» Your goal
All that is needed is the line containing "ügyi helyzet indokolja." together with each line after it, transcribed exactly to the end of the records.

· · · ·

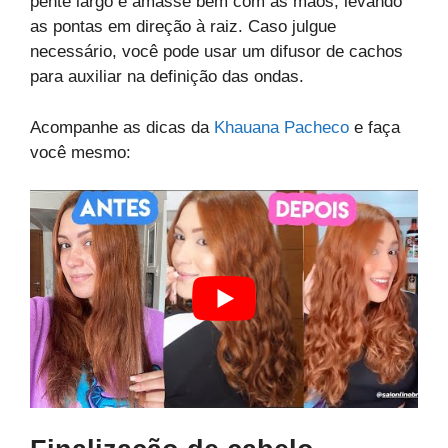
pente largo e amasse bem com as mãos, levando
as pontas em direção à raiz. Caso julgue
necessário, você pode usar um difusor de cachos
para auxiliar na definição das ondas.
Acompanhe as dicas da
Khauana Pacheco
e faça
você mesmo:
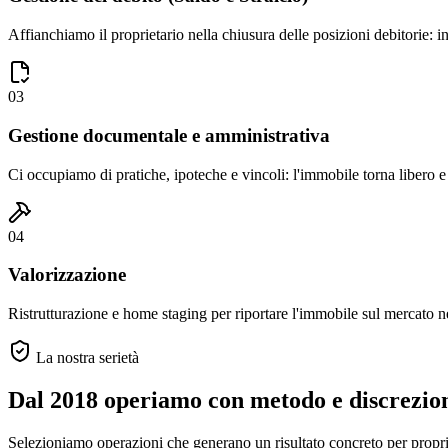
Affianchiamo il proprietario nella chiusura delle posizioni debitorie: in
03
Gestione documentale e amministrativa
Ci occupiamo di pratiche, ipoteche e vincoli: l'immobile torna libero e 
04
Valorizzazione
Ristrutturazione e home staging per riportare l'immobile sul mercato ne
La nostra serietà
Dal 2018 operiamo con metodo e discrezio
Selezioniamo operazioni che generano un risultato concreto per propriet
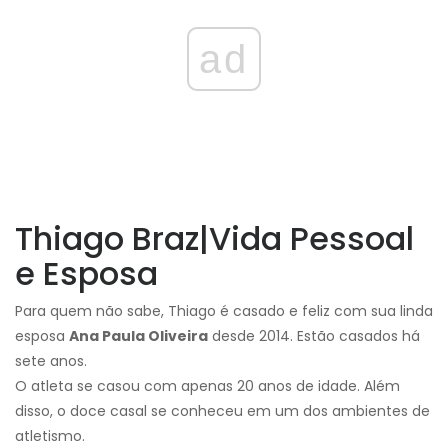
ad
Thiago Braz
|
Vida Pessoal
e Esposa
Para quem não sabe, Thiago é casado e feliz com sua linda
esposa
Ana Paula Oliveira
desde 2014. Estão casados ​​há
sete anos.
O atleta se casou com apenas 20 anos de idade
. Além
disso, o doce casal se conheceu em um dos ambientes de
atletismo.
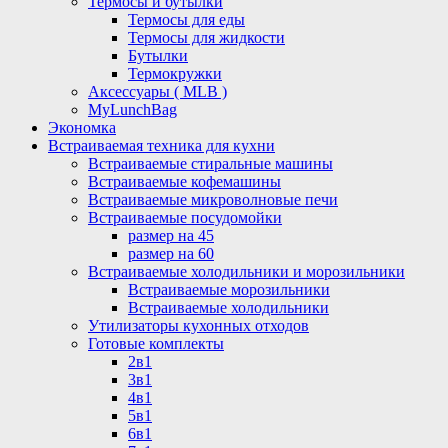
Термосы и бутылки
Термосы для еды
Термосы для жидкости
Бутылки
Термокружки
Аксессуары ( MLB )
MyLunchBag
Экономка
Встраиваемая техника для кухни
Встраиваемые стиральные машины
Встраиваемые кофемашины
Встраиваемые микроволновые печи
Встраиваемые посудомойки
размер на 45
размер на 60
Встраиваемые холодильники и морозильники
Встраиваемые морозильники
Встраиваемые холодильники
Утилизаторы кухонных отходов
Готовые комплекты
2в1
3в1
4в1
5в1
6в1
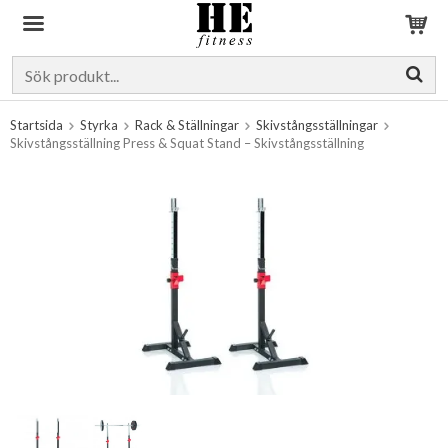
Produkten har blivit tillagd i varukorgen
Startsida
Styrka
Rack & Ställningar
Skivstångsställningar
Skivstångsställning Press & Squat Stand – Skivstångsställning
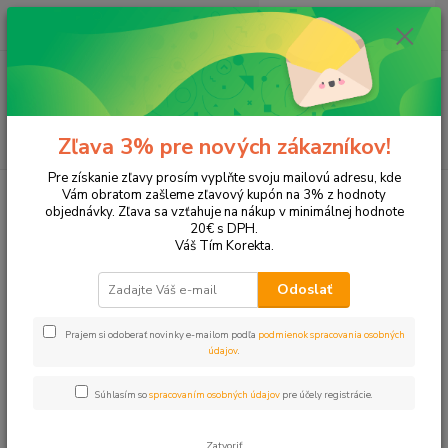
0
ks
+421 905 615 831
za
0,00 EUR
Menu
Hľadať
Zľava 3% pre nových zákazníkov!
Pre získanie zľavy prosím vyplňte svoju mailovú adresu, kde
Úvod
Kancelárska technika
Pečiatky a razítka
Vám obratom zašleme zľavový kupón na 3% z hodnoty
objednávky. Zľava sa vzťahuje na nákup v minimálnej hodnote
Pečiatky a razítka
20€ s DPH.
Váš Tím Korekta.
Upresniť parametre
Odoslať
Prajem si odoberať novinky e-mailom podľa
podmienok spracovania osobných
Najnovšie
Najlacnejšie
Najdrahšie
údajov
.
Zobrazujem 1-18 z 18
Súhlasím so
spracovaním osobných údajov
pre účely registrácie.
strana
z 1
Zatvoriť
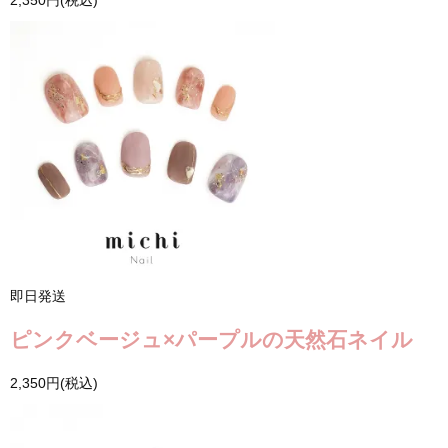
即日発送
ピンクベージュ×パープルの天然石ネイル
2,350円(税込)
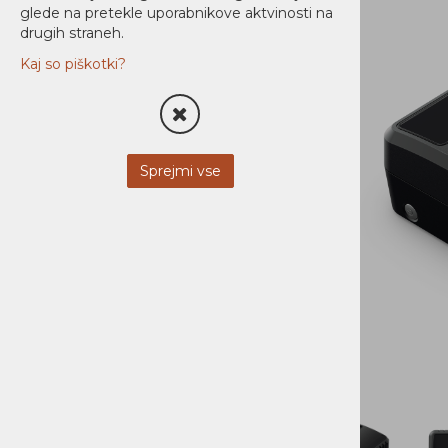
glede na pretekle uporabnikove aktvinosti na
Strežniki
drugih straneh.
Pisarna in dom
Kaj so piškotki?
Brezprekinitveno napajanje UPS
Polnilci in baterije
Prenapetostne zaščite
Sprejmi vse
Napajanje
Nadzor in upravljanje
PDU
AUDIO / VIDEO
STREŽNIKI
MOBILNA OPREMA
NI KATEGORIZIRANO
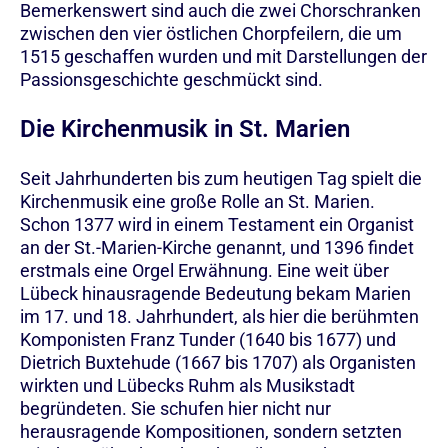
Bemerkenswert sind auch die zwei Chorschranken
zwischen den vier östlichen Chorpfeilern, die um
1515 geschaffen wurden und mit Darstellungen der
Passionsgeschichte geschmückt sind.
Die Kirchenmusik in St. Marien
Seit Jahrhunderten bis zum heutigen Tag spielt die
Kirchenmusik eine große Rolle an St. Marien.
Schon 1377 wird in einem Testament ein Organist
an der St.-Marien-Kirche genannt, und 1396 findet
erstmals eine Orgel Erwähnung. Eine weit über
Lübeck hinausragende Bedeutung bekam Marien
im 17. und 18. Jahrhundert, als hier die berühmten
Komponisten Franz Tunder (1640 bis 1677) und
Dietrich Buxtehude (1667 bis 1707) als Organisten
wirkten und Lübecks Ruhm als Musikstadt
begründeten. Sie schufen hier nicht nur
herausragende Kompositionen, sondern setzten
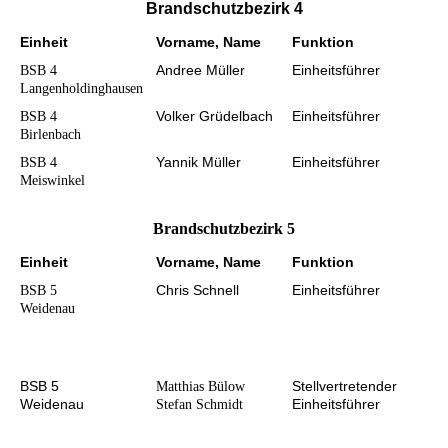
Brandschutzbezirk 4
Einheit
Vorname, Name
Funktion
Andree Müller
Einheitsführer
BSB 4
Langenholdinghausen
Volker Grüdelbach
Einheitsführer
BSB 4
Birlenbach
Yannik Müller
Einheitsführer
BSB 4
Meiswinkel
Brandschutzbezirk 5
Einheit
Vorname, Name
Funktion
Chris Schnell
Einheitsführer
BSB 5
Weidenau
BSB 5
Stellvertretender
Matthias Bülow
Weidenau
Einheitsführer
Stefan Schmidt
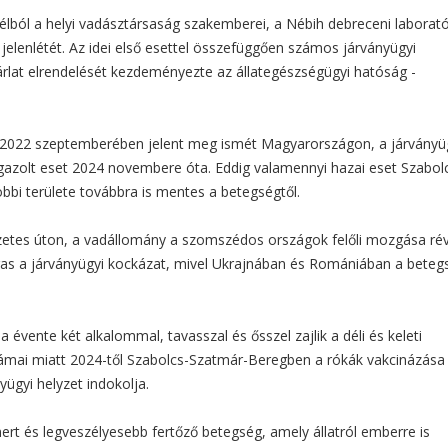
 célból a helyi vadásztársaság szakemberei, a Nébih debreceni laborat
elenlétét. Az idei első esettel összefüggően számos járványügyi
árlat elrendelését kezdeményezte az állategészségügyi hatóság -
 2022 szeptemberében jelent meg ismét Magyarországon, a járványü
gazolt eset 2024 novembere óta. Eddig valamennyi hazai eset Szabol
bbi területe továbbra is mentes a betegségtől.
szetes úton, a vadállomány a szomszédos országok felőli mozgása ré
gas a járványügyi kockázat, mivel Ukrajnában és Romániában a beteg
évente két alkalommal, tavasszal és ősszel zajlik a déli és keleti
mai miatt 2024-től Szabolcs-Szatmár-Beregben a rókák vakcinázása
ügyi helyzet indokolja.
ert és legveszélyesebb fertőző betegség, amely állatról emberre is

· · · ·

» Worked solution
ügyi helyzet indokolja.
ert és legveszélyesebb fertőző betegség, amely állatról emberre is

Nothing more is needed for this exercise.